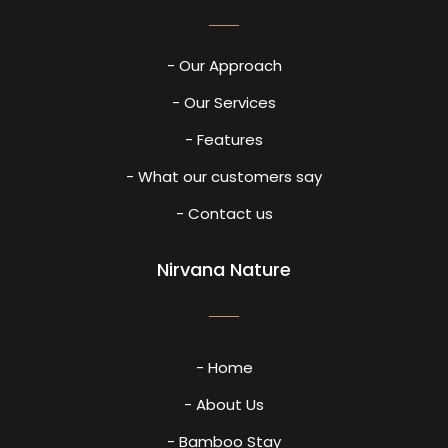
- Our Approach
- Our Services
- Features
- What our customers say
- Contact us
Nirvana Nature
- Home
- About Us
- Bamboo Stay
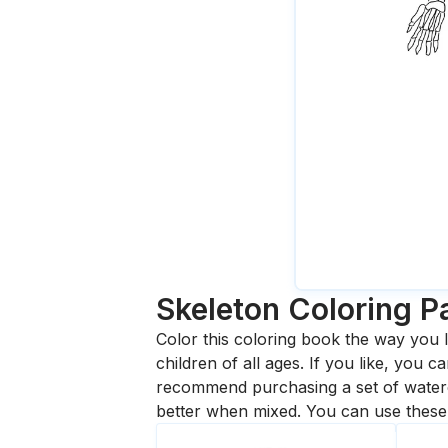
Skeleton
Coloring P
Color this coloring book the way you l
children of all ages. If you like, you
recommend purchasing a set of waterc
better when mixed. You can use these 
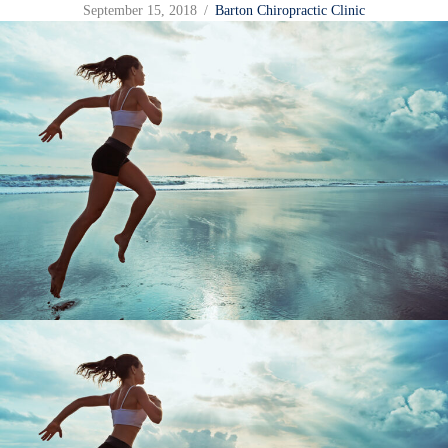
September 15, 2018
/
Barton Chiropractic Clinic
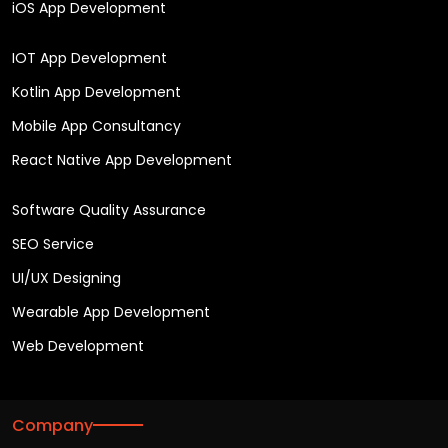
iOS App Development
IOT App Development
Kotlin App Development
Mobile App Consultancy
React Native App Development
Software Quality Assurance
SEO Service
UI/UX Designing
Wearable App Development
Web Development
Company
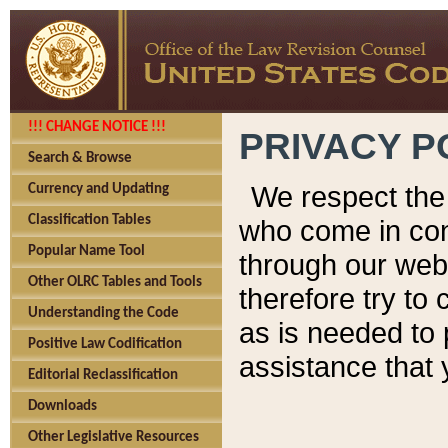
!!! CHANGE NOTICE !!!
PRIVACY P
Search & Browse
We respect the 
Currency and Updating
Classification Tables
who come in cont
Popular Name Tool
through our web
Other OLRC Tables and Tools
therefore try to
Understanding the Code
as is needed to 
Positive Law Codification
assistance that 
Editorial Reclassification
Downloads
Other Legislative Resources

◆ **Instructions to follow**:
Retype the data in full. Images do not go in the copy.

◆ **Response to this task**:
- Our Approach
- Our Services
- Features
- What our customers say
- Contact us
Nirvana Nature
- Home
- About Us
- Bamboo Stay
Skeleton
Coloring P
Color this coloring book the way you l
children of all ages. If you like, you
recommend purchasing a set of waterc
better when mixed. You can use these 
September 15, 2018
/
Barton Chiropractic Clinic
iOS App Development
IOT App Development
Kotlin App Development
Mobile App Consultancy
React Native App Development
Software Quality Assurance
SEO Service
UI/UX Designing
Wearable App Development
Web Development
Company
!!! CHANGE NOTICE !!!
PRIVACY P
Search & Browse
We respect the 
Currency and Updating
Classification Tables
who come in cont
Popular Name Tool
through our web
Other OLRC Tables and Tools
therefore try to
Understanding the Code
as is needed to 
Positive Law Codification
assistance that 
Editorial Reclassification
Downloads
Other Legislative Resources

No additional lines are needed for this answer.